Exercise details =
Everything in the records must be restated exactly, apart from the pictures.

== Segment start ==

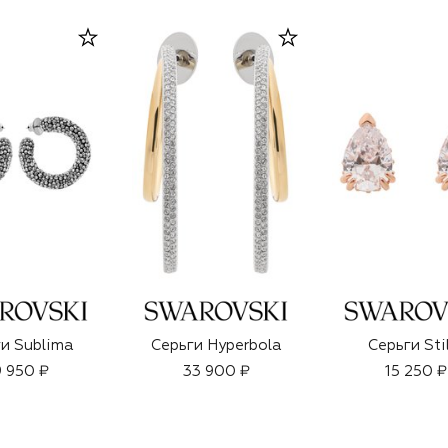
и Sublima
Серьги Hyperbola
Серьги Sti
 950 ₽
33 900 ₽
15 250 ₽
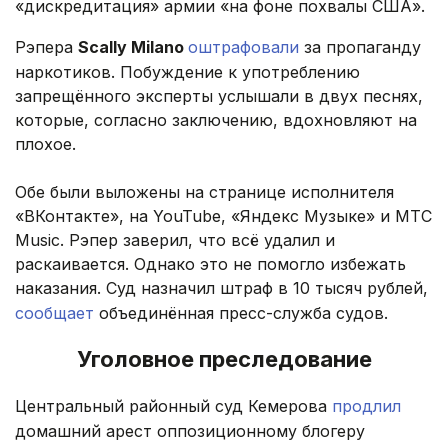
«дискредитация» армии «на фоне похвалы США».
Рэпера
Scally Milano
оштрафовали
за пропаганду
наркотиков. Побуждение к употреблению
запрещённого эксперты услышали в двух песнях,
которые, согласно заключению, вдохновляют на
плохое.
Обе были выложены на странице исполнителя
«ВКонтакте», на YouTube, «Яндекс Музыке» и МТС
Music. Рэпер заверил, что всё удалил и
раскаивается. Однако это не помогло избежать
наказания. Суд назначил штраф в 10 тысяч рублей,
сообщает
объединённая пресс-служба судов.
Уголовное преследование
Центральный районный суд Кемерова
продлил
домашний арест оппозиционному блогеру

== Segment end ==

Task result =
и Sublima
Серьги Hyperbola
Серьги Sti
 950 ₽
33 900 ₽
15 250 ₽
«дискредитация» армии «на фоне похвалы США».
Рэпера
Scally Milano
оштрафовали
за пропаганду
наркотиков. Побуждение к употреблению
запрещённого эксперты услышали в двух песнях,
которые, согласно заключению, вдохновляют на
плохое.
Обе были выложены на странице исполнителя
«ВКонтакте», на YouTube, «Яндекс Музыке» и МТС
Music. Рэпер заверил, что всё удалил и
раскаивается. Однако это не помогло избежать
наказания. Суд назначил штраф в 10 тысяч рублей,
сообщает
объединённая пресс-служба судов.
Уголовное преследование
Центральный районный суд Кемерова
продлил
домашний арест оппозиционному блогеру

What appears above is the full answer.